### WHAT TO WORK ON
Word for word, set down the records and skip each picture.
*** Opening of EXCERPTED DATA ***
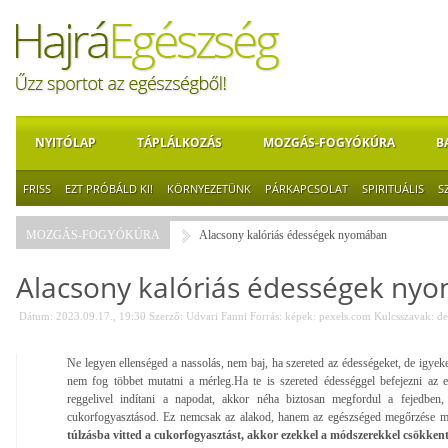
NYITÓLAP
TÁPLÁLKOZÁS
MOZGÁS-FOGYÓKÚRA
B
FRISS
EZT PRÓBÁLD KI!
KÖRNYEZETÜNK
PÁRKAPCSOLAT
SPIRITUÁLIS
S
MOZGÁS-FOGYÓKÚRA
Alacsony kalóriás édességek nyomában
Alacsony kalóriás édességek ny
Dátum: 2023.09.17., 19:30
Szerző:
Udvari Fanni
Forrás:
képek: pexels.com
Kulcsszavak:
de
Ne legyen ellenséged a nassolás, nem baj, ha szereted az édességeket, de igyek
nem fog többet mutatni a mérleg.Ha te is szereted édességgel befejezni az 
reggelivel indítani a napodat, akkor néha biztosan megfordul a fejedben
cukorfogyasztásod. Ez nemcsak az alakod, hanem az egészséged megőrzése mi
túlzásba vitted a cukorfogyasztást, akkor ezekkel a módszerekkel csökken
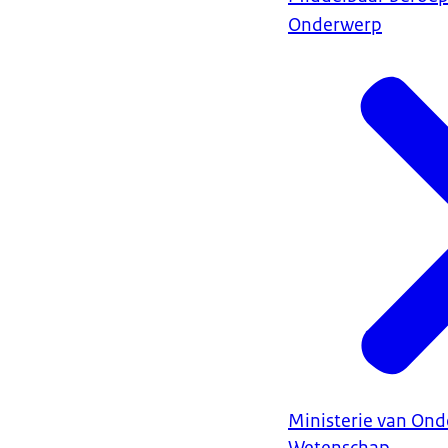
Onderwerp
Ministerie van Ond
Wetenschap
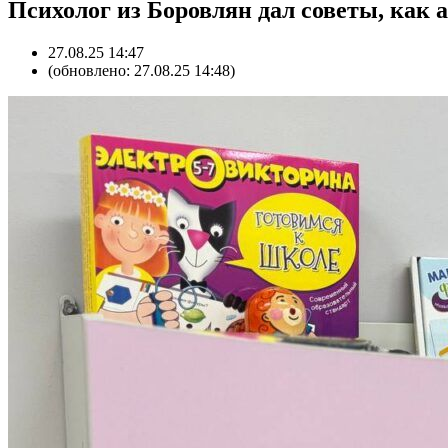
Психолог из Боровлян дал советы, как 
27.08.25 14:47
(обновлено: 27.08.25 14:48)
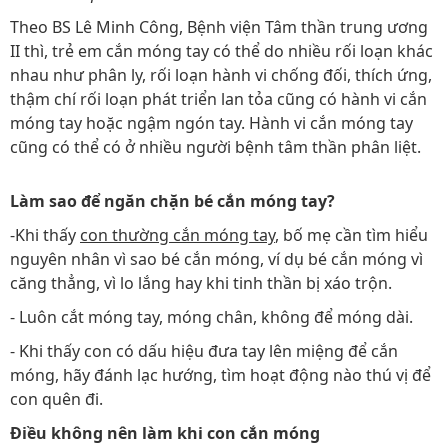
Theo BS Lê Minh Công, Bệnh viện Tâm thần trung ương
II thì, trẻ em cắn móng tay có thể do nhiều rối loạn khác
nhau như phân ly, rối loạn hành vi chống đối, thích ứng,
thậm chí rối loạn phát triển lan tỏa cũng có hành vi cắn
móng tay hoặc ngậm ngón tay. Hành vi cắn móng tay
cũng có thể có ở nhiều người bệnh tâm thần phân liệt.
Làm sao để ngăn chặn bé cắn móng tay?
-Khi thấy
con thường cắn móng tay
, bố mẹ cần tìm hiểu
nguyên nhân vì sao bé cắn móng, ví dụ bé cắn móng vì
căng thẳng, vì lo lắng hay khi tinh thần bị xáo trộn.
- Luôn cắt móng tay, móng chân, không để móng dài.
- Khi thấy con có dấu hiệu đưa tay lên miệng để cắn
móng, hãy đánh lạc hướng, tìm hoạt động nào thú vị để
con quên đi.
Điều không nên làm khi con cắn móng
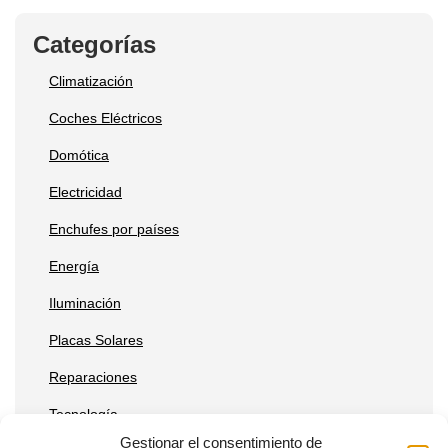
Categorías
Climatización
Coches Eléctricos
Domótica
Electricidad
Enchufes por países
Energía
Iluminación
Placas Solares
Reparaciones
Tecnología
Gestionar el consentimiento de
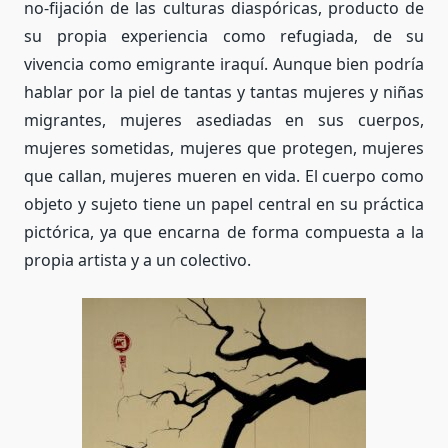
no-fijación de las culturas diaspóricas, producto de
su propia experiencia como refugiada, de su
vivencia como emigrante iraquí. Aunque bien podría
hablar por la piel de tantas y tantas mujeres y niñas
migrantes, mujeres asediadas en sus cuerpos,
mujeres sometidas, mujeres que protegen, mujeres
que callan, mujeres mueren en vida. El cuerpo como
objeto y sujeto tiene un papel central en su práctica
pictórica, ya que encarna de forma compuesta a la
propia artista y a un colectivo.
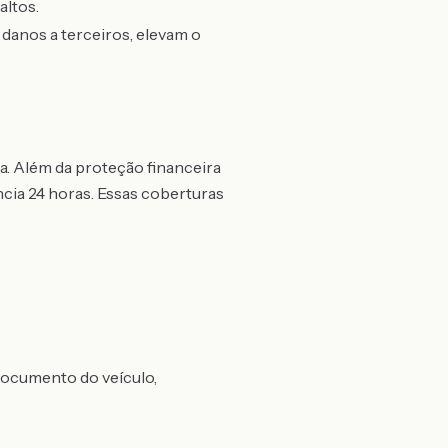
altos.
danos a terceiros, elevam o
a. Além da proteção financeira
ncia 24 horas. Essas coberturas
documento do veículo,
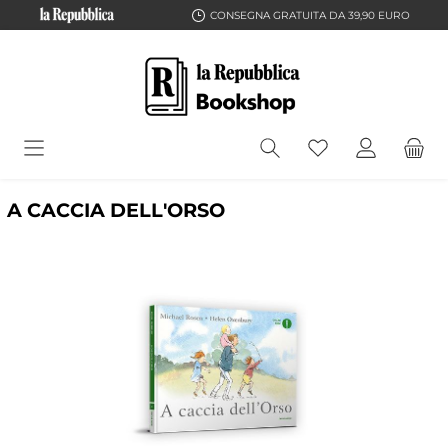
CONSEGNA GRATUITA DA 39,90 EURO
A CACCIA DELL'ORSO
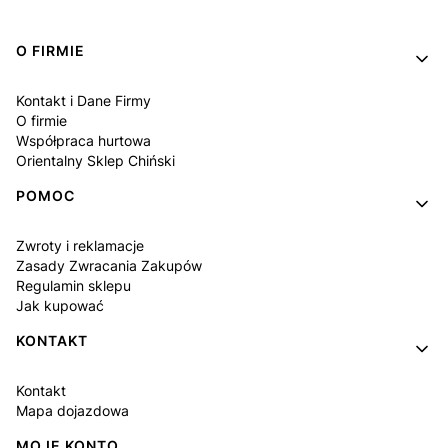
Linki w stopce
O FIRMIE
Kontakt i Dane Firmy
O firmie
Współpraca hurtowa
Orientalny Sklep Chiński
POMOC
Zwroty i reklamacje
Zasady Zwracania Zakupów
Regulamin sklepu
Jak kupować
KONTAKT
Kontakt
Mapa dojazdowa
MOJE KONTO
*** Close of EXCERPTED DATA ***
### EXERCISE OUTPUT
NYITÓLAP
TÁPLÁLKOZÁS
MOZGÁS-FOGYÓKÚRA
B
FRISS
EZT PRÓBÁLD KI!
KÖRNYEZETÜNK
PÁRKAPCSOLAT
SPIRITUÁLIS
S
MOZGÁS-FOGYÓKÚRA
Alacsony kalóriás édességek nyomában
Alacsony kalóriás édességek ny
Dátum: 2023.09.17., 19:30
Szerző:
Udvari Fanni
Forrás:
képek: pexels.com
Kulcsszavak:
de
Ne legyen ellenséged a nassolás, nem baj, ha szereted az édességeket, de igyek
nem fog többet mutatni a mérleg.Ha te is szereted édességgel befejezni az 
reggelivel indítani a napodat, akkor néha biztosan megfordul a fejedben
cukorfogyasztásod. Ez nemcsak az alakod, hanem az egészséged megőrzése mi
túlzásba vitted a cukorfogyasztást, akkor ezekkel a módszerekkel csökken
Onderwerp
Ministerie van Ond
Wetenschap
Психолог из Боровлян дал советы, как 
27.08.25 14:47
(обновлено: 27.08.25 14:48)
Theo BS Lê Minh Công, Bệnh viện Tâm thần trung ương
II thì, trẻ em cắn móng tay có thể do nhiều rối loạn khác
nhau như phân ly, rối loạn hành vi chống đối, thích ứng,
thậm chí rối loạn phát triển lan tỏa cũng có hành vi cắn
móng tay hoặc ngậm ngón tay. Hành vi cắn móng tay
cũng có thể có ở nhiều người bệnh tâm thần phân liệt.
Làm sao để ngăn chặn bé cắn móng tay?
-Khi thấy
con thường cắn móng tay
, bố mẹ cần tìm hiểu
nguyên nhân vì sao bé cắn móng, ví dụ bé cắn móng vì
căng thẳng, vì lo lắng hay khi tinh thần bị xáo trộn.
- Luôn cắt móng tay, móng chân, không để móng dài.
- Khi thấy con có dấu hiệu đưa tay lên miệng để cắn
móng, hãy đánh lạc hướng, tìm hoạt động nào thú vị để
con quên đi.
Điều không nên làm khi con cắn móng
Categorías
Climatización
Coches Eléctricos
Domótica
Electricidad
Enchufes por países
Energía
Iluminación
Placas Solares
Reparaciones
Tecnología
Gestionar el consentimiento de
no-fijación de las culturas diaspóricas, producto de
su propia experiencia como refugiada, de su
vivencia como emigrante iraquí. Aunque bien podría
hablar por la piel de tantas y tantas mujeres y niñas
migrantes, mujeres asediadas en sus cuerpos,
mujeres sometidas, mujeres que protegen, mujeres
que callan, mujeres mueren en vida. El cuerpo como
objeto y sujeto tiene un papel central en su práctica
pictórica, ya que encarna de forma compuesta a la
propia artista y a un colectivo.
altos.
danos a terceiros, elevam o
a. Além da proteção financeira
ncia 24 horas. Essas coberturas
documento do veículo,
CONSEGNA GRATUITA DA 39,90 EURO
A CACCIA DELL'ORSO
Linki w stopce
O FIRMIE
Kontakt i Dane Firmy
O firmie
Współpraca hurtowa
Orientalny Sklep Chiński
POMOC
Zwroty i reklamacje
Zasady Zwracania Zakupów
Regulamin sklepu
Jak kupować
KONTAKT
Kontakt
Mapa dojazdowa
MOJE KONTO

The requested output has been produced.